The immune response of broilers does not develop fast enough to enable birds to fight off campylobacter present in the gut, scientists say.

In the first-ever study of functional immunity to campylobacter in chickens, research by the University of Liverpool found that antibodies play a key role in clearing the bacteria from the gut, reports Poultry World.

However, those antibodies fail to develop sufficiently during the lifespan of commercial broilers.

The research, funded by the UK’s Biotechnology and Biological Sciences Research Council, suggests that creating a vaccine that works by prompting an immune response would be ineffective.

Paul Wigley, from the university’s Institute of Infection and Global Health, said the study involved inhibiting the production of white blood cells in broiler chicks before introducing campylobacter when the birds were three weeks old.
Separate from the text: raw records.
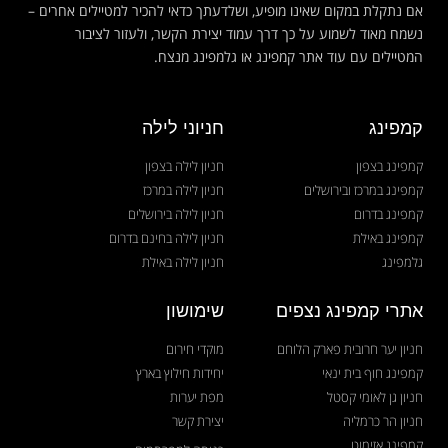
אם נתקלת במקום שאינו מופיע, ושלדעתך כדאי להכיר למטיילים אחרים –
נשמח מאוד לשמוע על כך דרך עמוד יצירת הקשר, ולעזור לציבור
המטיילים עם עוד אתר קמפינג או גלמפינג מנצח.
קמפינג
חניוני לילה
קמפינג בצפון
חניון לילה בצפון
קמפינג במרכז ובירושלים
חניון לילה במרכז
קמפינג בדרום
חניון לילה בירושלים
קמפינג באילת
חניון לילה בחינם בדרום
גלמפינג
חניון לילה באילת
אתרי קמפינג נצפים
שימושון
חניון יער חרובית פארק הלוחם
מוקדי חירום
קמפינג חוף בית ינאי
יחידות חילוץ בארץ
חניון גן לאומי קסטל
מפת יערות
חניון הר כרמליה
יצירת קשר
קמפינג אזימוט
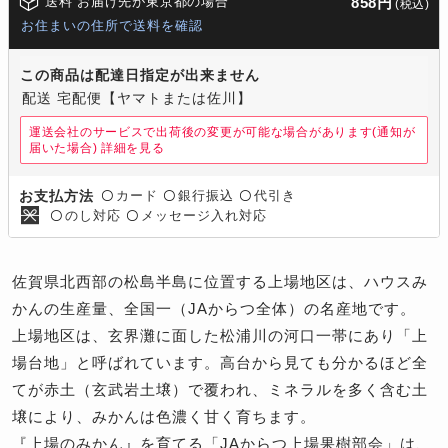
送料 お届け先が東京都の場合
858円
(税込)
お住まいの住所で送料を確認
この商品は配達日指定が出来ません
配送 宅配便【ヤマトまたは佐川】
運送会社のサービスで出荷後の変更が可能な場合があります(通知が
届いた場合)
詳細を見る
カード
銀行振込
代引き
お支払方法
〇
〇
〇
のし対応
メッセージ入れ対応
〇
〇
佐賀県北西部の松島半島に位置する上場地区は、ハウスみ
かんの生産量、全国一（JAからつ全体）の名産地です。
上場地区は、玄界灘に面した松浦川の河口一帯にあり「上
場台地」と呼ばれています。高台から見ても分かるほど全
てが赤土（玄武岩土壌）で覆われ、ミネラルを多く含む土
壌により、みかんは色濃く甘く育ちます。
『上場のみかん』を育てる「JAからつ上場果樹部会」は、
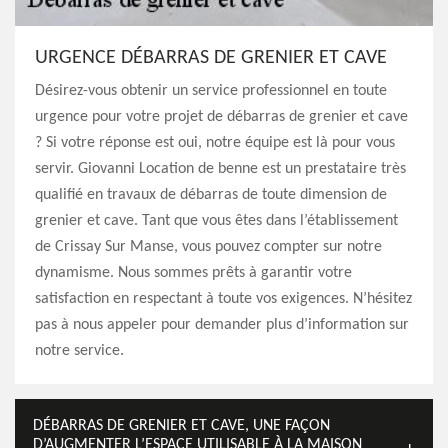
URGENCE DÉBARRAS DE GRENIER ET CAVE
Désirez-vous obtenir un service professionnel en toute
urgence pour votre projet de débarras de grenier et cave
? Si votre réponse est oui, notre équipe est là pour vous
servir. Giovanni Location de benne est un prestataire très
qualifié en travaux de débarras de toute dimension de
grenier et cave. Tant que vous êtes dans l’établissement
de Crissay Sur Manse, vous pouvez compter sur notre
dynamisme. Nous sommes prêts à garantir votre
satisfaction en respectant à toute vos exigences. N’hésitez
pas à nous appeler pour demander plus d’information sur
notre service.
DÉBARRAS DE GRENIER ET CAVE, UNE FAÇON
D’AUGMENTER L’ESPACE UTILISABLE À LA MAISON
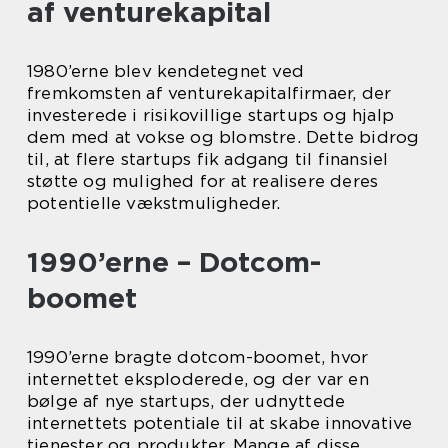
af venturekapital
1980’erne blev kendetegnet ved
fremkomsten af venturekapitalfirmaer, der
investerede i risikovillige startups og hjalp
dem med at vokse og blomstre. Dette bidrog
til, at flere startups fik adgang til finansiel
støtte og mulighed for at realisere deres
potentielle vækstmuligheder.
1990’erne – Dotcom-
boomet
1990’erne bragte dotcom-boomet, hvor
internettet eksploderede, og der var en
bølge af nye startups, der udnyttede
internettets potentiale til at skabe innovative
tjenester og produkter. Mange af disse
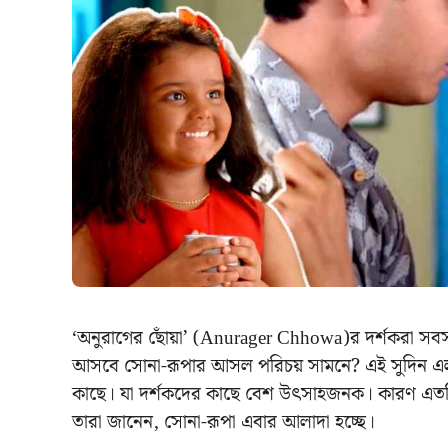
‘অনুরাগের ছোঁয়া’ (Anurager Chhowa)র দর্শকরা সবসম
আসবে সোনা-রূপার আসল পরিচয় সামনে? এই সুদিন এল দ
কাছে। যা দর্শকদের কাছে বেশ উৎসাহজনক। কারণ এতদি
তারা জানেন, সোনা-রূপা এবার আলাদা হচ্ছে।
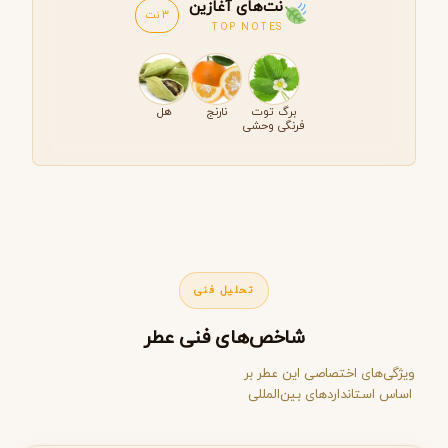
نت‌های آغازین
3 نت
TOP NOTES
برگ توت
نارنج
هل
فرنگی وحشی
تحلیل فنی
شاخص‌های فنی عطر
ویژگی‌های اختصاصی این عطر بر
اساس استانداردهای بین‌المللی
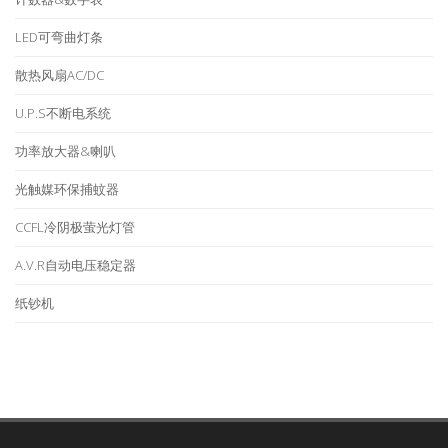
LED可弯曲灯条
散热风扇AC/DC
U.P.S不断电系统
功率放大器&喇叭
光触媒环保捕蚊器
CCFL冷阴极萤光灯管
A.V.R自动电压稳定器
纸钞机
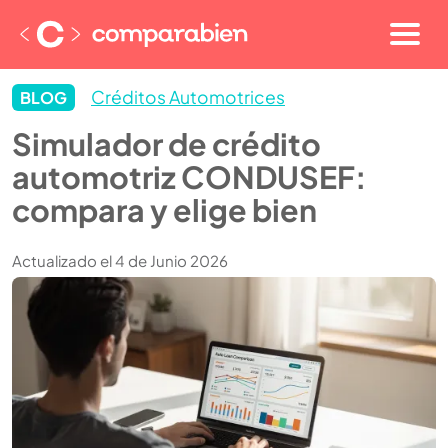
Créditos Automotrices
BLOG
Simulador de crédito
automotriz CONDUSEF:
compara y elige bien
Actualizado el 4 de Junio 2026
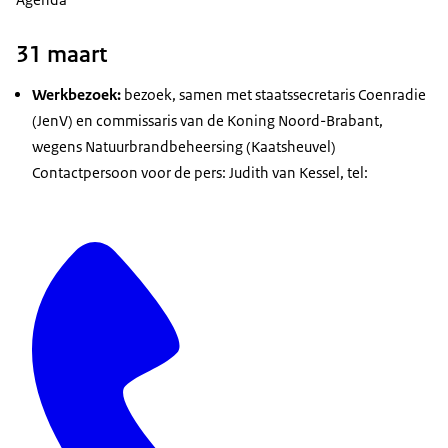
31 maart
Werkbezoek:
bezoek, samen met staatssecretaris Coenradie
(JenV) en commissaris van de Koning Noord-Brabant,
wegens Natuurbrandbeheersing (Kaatsheuvel)
Contactpersoon voor de pers: Judith van Kessel, tel:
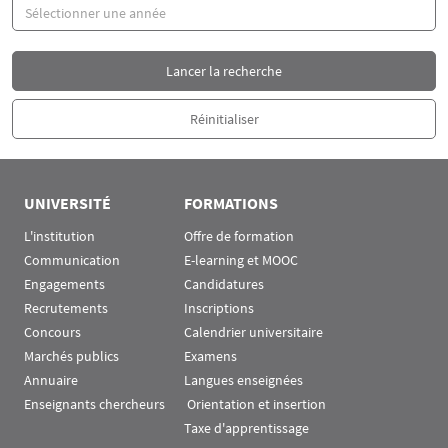
Année
UNIVERSITÉ
FORMATIONS
L'institution
Offre de formation
Communication
E-learning et MOOC
Engagements
Candidatures
Recrutements
Inscriptions
Concours
Calendrier universitaire
Marchés publics
Examens
Annuaire
Langues enseignées
Enseignants chercheurs
 Orientation et insertion
Taxe d'apprentissage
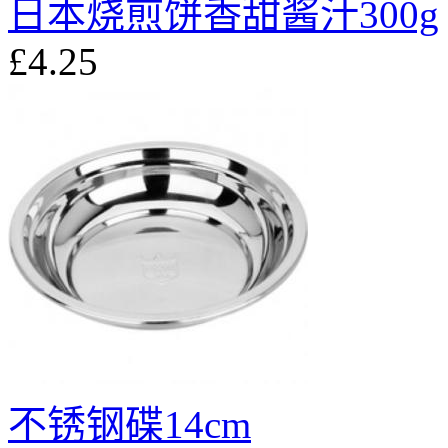
日本烧煎饼香甜酱汁300g
£4.25
不锈钢碟14cm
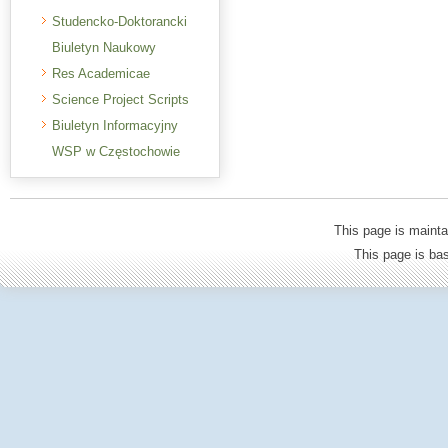
Studencko-Doktorancki
Biuletyn Naukowy
Res Academicae
Science Project Scripts
Biuletyn Informacyjny
WSP w Częstochowie
This page is mainta
This page is b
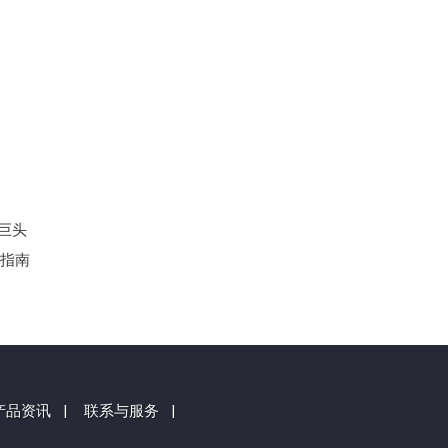
大巨头
键指南
产品资讯
|
联系与服务
|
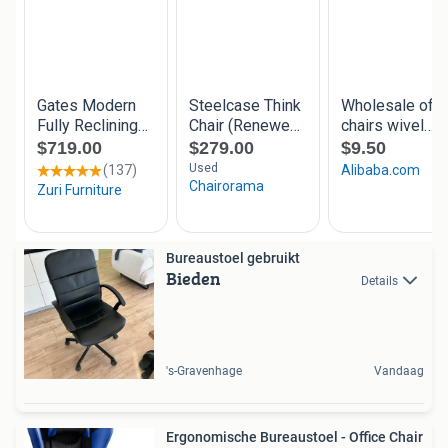
Bureaustoel gebruikt
Bieden
Details
's-Gravenhage
Vandaag
Ergonomische Bureaustoel - Office Chair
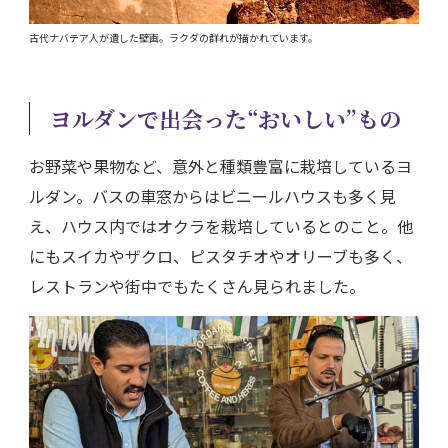
古代ナバテア人が遺した壁画。ラクダの群れが描かれています。
ヨルダンで出会った“おいしい”もの
お野菜や果物など、意外と種類豊富に栽培しているヨ
ルダン。バスの車窓からはビニールハウスも多く見
え、ハウス内ではオクラを栽培しているとのこと。他
にもスイカやザクロ、ピスタチオやオリーブも多く、
レストランや街中でもたくさん見られました。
Bacteria levels in the gut were monitored for the following nine weeks, with scientists discovering that an antibody-associated drop in bacteria only became apparent after seven weeks.

The results indicate that the immune response only begins to mature at about six weeks — too late for commercial poultry production, Wigley said.

“Vaccines that focus on a cell-mediated immune response, or alternatively some way of speeding up the production of antibodies in broiler chickens, may offer more promising routes to controlling campylobacter.”

Wigley said it was unlikely campylobacter would ever be entirely removed from poultry, but he said it could be reduced the extent that chicken was no more contaminated than other sources of infection, such as red meat, pets or the environment.